* **TASK DESCRIPTION**:
An acceptable answer repeats exactly the line containing "giúp một đôi đũa" and all lines that follow it in the listing below, and it includes no pictures.

TASK INPUTS Block Start

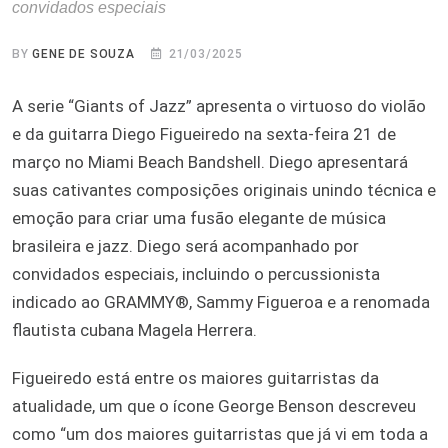
convidados especiais
BY
GENE DE SOUZA
21/03/2025
A serie “Giants of Jazz” apresenta o virtuoso do violão
e da guitarra Diego Figueiredo na sexta-feira 21 de
março no Miami Beach Bandshell. Diego apresentará
suas cativantes composições originais unindo técnica e
emoção para criar uma fusão elegante de música
brasileira e jazz. Diego será acompanhado por
convidados especiais, incluindo o percussionista
indicado ao GRAMMY®, Sammy Figueroa e a renomada
flautista cubana Magela Herrera.
Figueiredo está entre os maiores guitarristas da
atualidade, um que o ícone George Benson descreveu
como “um dos maiores guitarristas que já vi em toda a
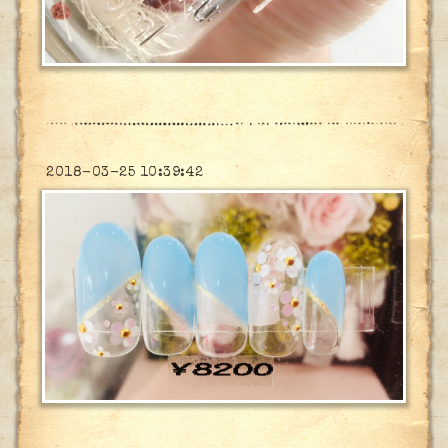
2018-03-25 10:39:42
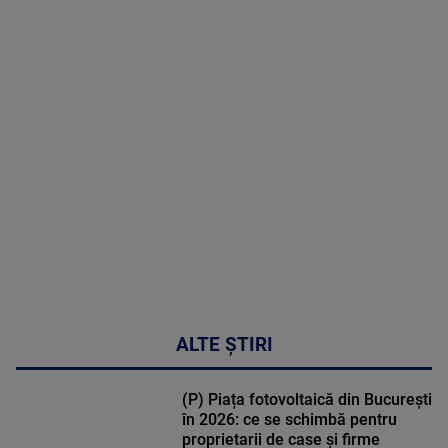
2026
MAI
MULTE
DETALII
47:43
ALTE ȘTIRI
(P) Piața fotovoltaică din București
în 2026: ce se schimbă pentru
proprietarii de case și firme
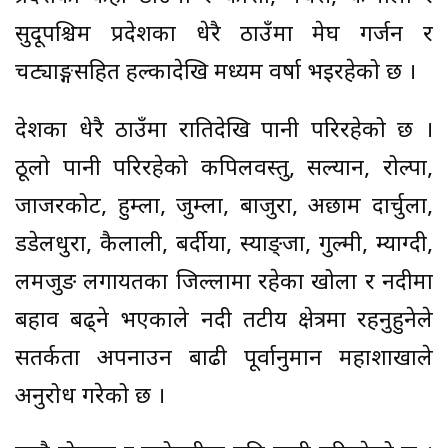
सुदूपश्चिम प्रदेशका धेरै ठाउँमा मेघ गर्जन र
चट्याङ्गसहित हल्कादेखि मध्यम वर्षा भइरहेको छ ।
देशका धेरै ठाउँमा रातिदेखि पानी परिरहेको छ ।
ठूलो पानी परिरहेको कपिलवस्तु, सल्यान, रोल्पा,
जाजरकोट, हुम्ला, जुम्ला, बाजुरा, अछाम दार्चुला,
डडेलधुरा, कैलाली, बर्दीया, स्याङ्जा, गुल्मी, म्याग्दी,
लमजुङ लगायतका जिल्लामा रहेका खोला र नदीमा
बहाव बढ्ने भएकाले नदी तटीय क्षेत्रमा रहनुहुनेले
सतर्कता अपनाउन बाढी पूर्वानुमान महाशाखाले
अनुरोध गरेको छ ।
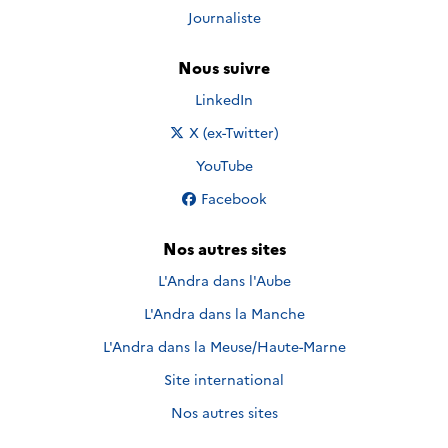
Journaliste
Nous suivre
Nous suivre sur
LinkedIn
Nous suivre sur
X (ex-Twitter)
Nous suivre sur
YouTube
Nous suivre sur
Facebook
Nos autres sites
L'Andra dans l'Aube
L'Andra dans la Manche
L'Andra dans la Meuse/Haute-Marne
Site international
Nos autres sites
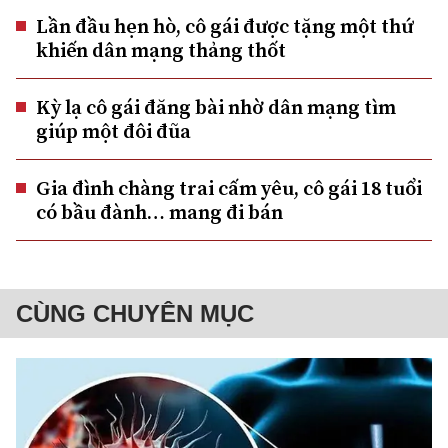
Lần đầu hẹn hò, cô gái được tặng một thứ
khiến dân mạng thảng thốt
Kỳ lạ cô gái đăng bài nhờ dân mạng tìm
giúp một đôi đũa
Gia đình chàng trai cấm yêu, cô gái 18 tuổi
có bầu đành… mang đi bán
CÙNG CHUYÊN MỤC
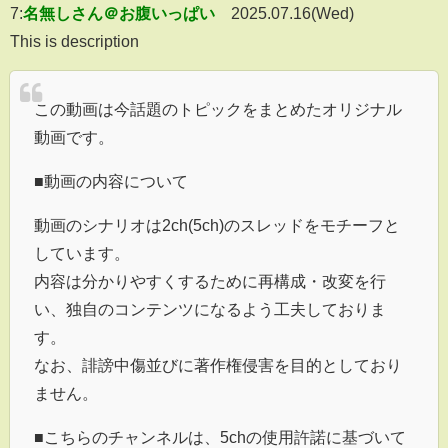
7:
名無しさん＠お腹いっぱい
2025.07.16(Wed)
This is description
この動画は今話題のトピックをまとめたオリジナル
動画です。
■動画の内容について
動画のシナリオは2ch(5ch)のスレッドをモチーフと
しています。
内容は分かりやすくするために再構成・改変を行
い、独自のコンテンツになるよう工夫しておりま
す。
なお、誹謗中傷並びに著作権侵害を目的としており
ません。
■こちらのチャンネルは、5chの使用許諾に基づいて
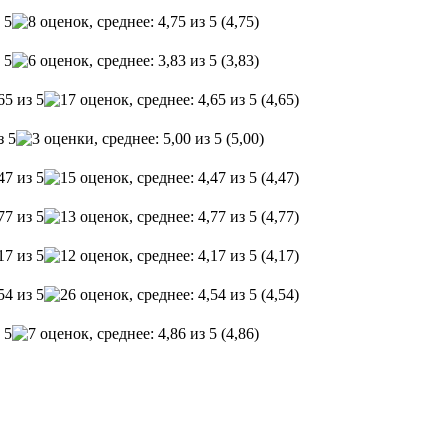
(4,75)
(3,83)
(4,65)
(5,00)
(4,47)
(4,77)
(4,17)
(4,54)
(4,86)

TASK INPUTS Block End

* **RESPONSE BOX**:
giúp một đôi đũa
Gia đình chàng trai cấm yêu, cô gái 18 tuổi
có bầu đành… mang đi bán
CÙNG CHUYÊN MỤC
7:
名無しさん＠お腹いっぱい
2025.07.16(Wed)
This is description
この動画は今話題のトピックをまとめたオリジナル
動画です。
■動画の内容について
動画のシナリオは2ch(5ch)のスレッドをモチーフと
しています。
内容は分かりやすくするために再構成・改変を行
い、独自のコンテンツになるよう工夫しておりま
す。
なお、誹謗中傷並びに著作権侵害を目的としており
ません。
■こちらのチャンネルは、5chの使用許諾に基づいて
(4,75)
(3,83)
(4,65)
(5,00)
(4,47)
(4,77)
(4,17)
(4,54)
(4,86)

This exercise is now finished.